Oct 28, 2013
Price Check on Skeletons
What do a bag of assorted plastic skeletons, a tray of cookies and a roll of duct tape have in common? Absolutely nothing! But when they are thrown into a hurry-up-and-wait project on a school night, they all came together nicely to add extracurricular stress.
Compelled to enter a baking contest at her school, my daughter recently found a seasonal cookie recipe, complete with a long list of ingredients, and sent me on my way to the grocery store to support her baking enthusiasm. After locating the pricey hodgepodge spices and adding a little Halloween flair with brightly colored skeleton decorations, I caused a queue to form at the checkout (skeleton price check!). The discounted bag of bones at least offset the steep, seasonally gouged spices (or maybe I just haven’t checked the real market value of Saigon cinnamon in a while). I remember thinking that nutmeg and allspice may just qualify for bonus points at the pump. But that was neither here nor there. I had a serious baker waiting at home, and it was getting late in the day.
Back at home, my daughter mixed, whipped, poured and baked. Her little brother was on sampler-standby until bedtime forced him to drop out of the finger-licking race.

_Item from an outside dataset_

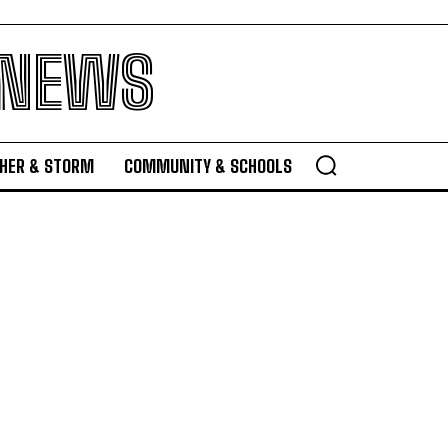
 NEWS
HER & STORM
COMMUNITY & SCHOOLS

Much to my daughter’s chagrin, the seemingly bottomless batter baked like molasses, and she finally threw in the apron an hour later. I assured her that I’d supervise the great cookie cool-down and transfer them safely into the Tupperware. While it was true that she baked the entire batch without help, as per her assignment, the instructions were silent as to the aftermath of the sugary deliverables. So I cleaned the kitchen, poured a glass of wine, let the cookies sit and triumphantly signed the school’s contest permission slip, only to read that the entire event wasn’t even scheduled until the following week. So . . . I shelved the entire project in the freezer.
A week later, we defrosted the cookies and rounded up renegade skeletons to start up the project once more. After all the cookies were defrosted and frosted, the lid was secured with duct tape for good measure and the skeletons were attached for added flair, my daughter set off to dazzle the judges.
In the end, her recipe didn’t win, but I got to marvel at her dedication, diligence and hard work in the process. And that alone was worth the exercise.
Marion Kase is a Berks County, PA mom of two. This post is adapted from her blog, Helicopter-Caterpillar.